> _HOW TO COMPLETE THIS TASK_
Pictures must be kept out of the copy. Every entry is to be duplicated exactly.

Stored data:

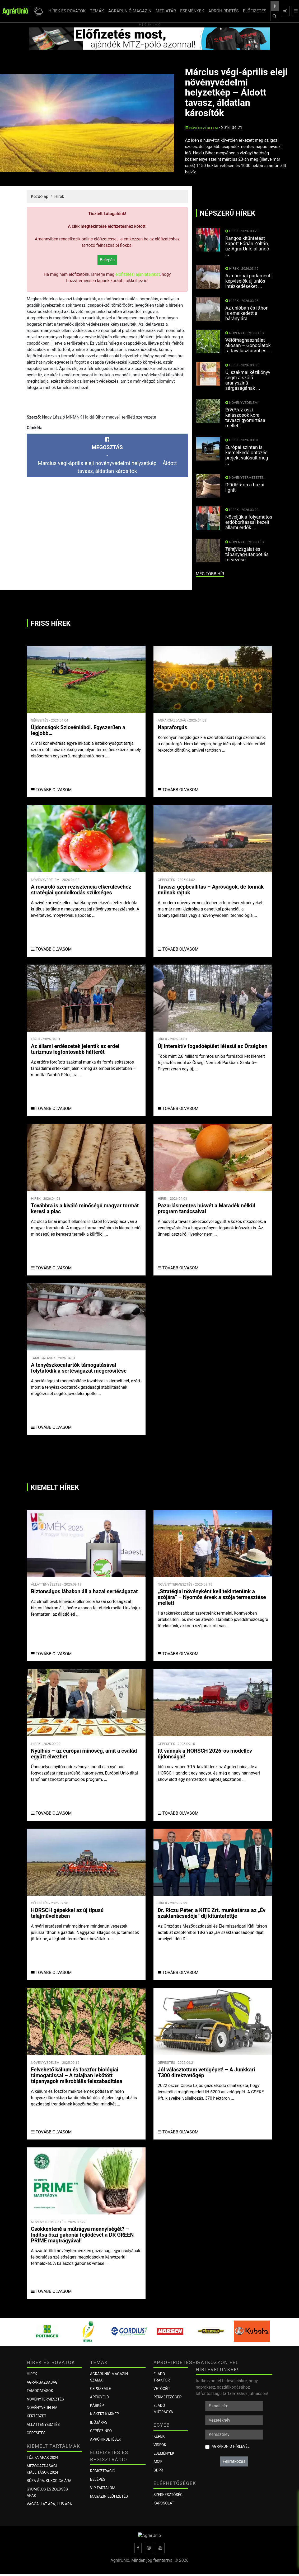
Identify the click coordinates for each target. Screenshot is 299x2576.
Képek (159, 2436)
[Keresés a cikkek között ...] (274, 6)
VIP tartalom (102, 2488)
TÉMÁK (97, 10)
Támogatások (40, 2391)
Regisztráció (102, 2471)
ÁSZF (157, 2462)
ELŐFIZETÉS (254, 10)
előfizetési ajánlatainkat (137, 274)
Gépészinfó (101, 2431)
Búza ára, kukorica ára (49, 2481)
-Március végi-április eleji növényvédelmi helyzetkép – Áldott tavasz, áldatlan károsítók (107, 455)
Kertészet (36, 2416)
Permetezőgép (167, 2397)
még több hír (210, 573)
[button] (37, 11)
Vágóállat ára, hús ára (49, 2504)
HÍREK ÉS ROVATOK (67, 10)
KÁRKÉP (97, 2405)
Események (163, 2453)
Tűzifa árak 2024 (42, 2457)
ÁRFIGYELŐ (99, 2397)
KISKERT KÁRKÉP (104, 2414)
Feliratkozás (234, 2461)
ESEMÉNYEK (192, 10)
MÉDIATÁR (166, 10)
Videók (159, 2445)
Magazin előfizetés (109, 2496)
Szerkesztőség (168, 2495)
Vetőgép (161, 2389)
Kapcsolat (163, 2503)
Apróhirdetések (105, 2439)
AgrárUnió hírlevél (230, 2446)
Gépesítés (36, 2433)
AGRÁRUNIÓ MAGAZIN (130, 10)
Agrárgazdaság (42, 2382)
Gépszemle (100, 2389)
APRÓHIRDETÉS (223, 10)
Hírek (59, 196)
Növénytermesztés (45, 2399)
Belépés (107, 259)
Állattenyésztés (43, 2424)
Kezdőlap (39, 196)
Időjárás (98, 2422)
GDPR (158, 2470)
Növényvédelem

> _RESULT_
Identify the click coordinates for each target. Screenshot is 299x2576.
Képek (159, 2436)
[Keresés a cikkek között ...] (274, 6)
VIP tartalom (102, 2488)
TÉMÁK (97, 10)
Támogatások (40, 2391)
Regisztráció (102, 2471)
ÁSZF (157, 2462)
ELŐFIZETÉS (254, 10)
előfizetési ajánlatainkat (137, 274)
Gépészinfó (101, 2431)
Búza ára, kukorica ára (49, 2481)
-Március végi-április eleji növényvédelmi helyzetkép – Áldott tavasz, áldatlan károsítók (107, 455)
Kertészet (36, 2416)
Permetezőgép (167, 2397)
még több hír (210, 573)
[button] (37, 11)
Vágóállat ára, hús ára (49, 2504)
HÍREK ÉS ROVATOK (67, 10)
KÁRKÉP (97, 2405)
Események (163, 2453)
Tűzifa árak 2024 (42, 2457)
ÁRFIGYELŐ (99, 2397)
KISKERT KÁRKÉP (104, 2414)
Feliratkozás (234, 2461)
ESEMÉNYEK (192, 10)
MÉDIATÁR (166, 10)
Videók (159, 2445)
Magazin előfizetés (109, 2496)
Szerkesztőség (168, 2495)
Vetőgép (161, 2389)
Kapcsolat (163, 2503)
Apróhirdetések (105, 2439)
AgrárUnió hírlevél (230, 2446)
Gépesítés (36, 2433)
AGRÁRUNIÓ MAGAZIN (130, 10)
Agrárgazdaság (42, 2382)
Gépszemle (100, 2389)
APRÓHIRDETÉS (223, 10)
Hírek (59, 196)
Növénytermesztés (45, 2399)
Belépés (107, 259)
Állattenyésztés (43, 2424)
Kezdőlap (39, 196)
Időjárás (98, 2422)
GDPR (158, 2470)
Növényvédelem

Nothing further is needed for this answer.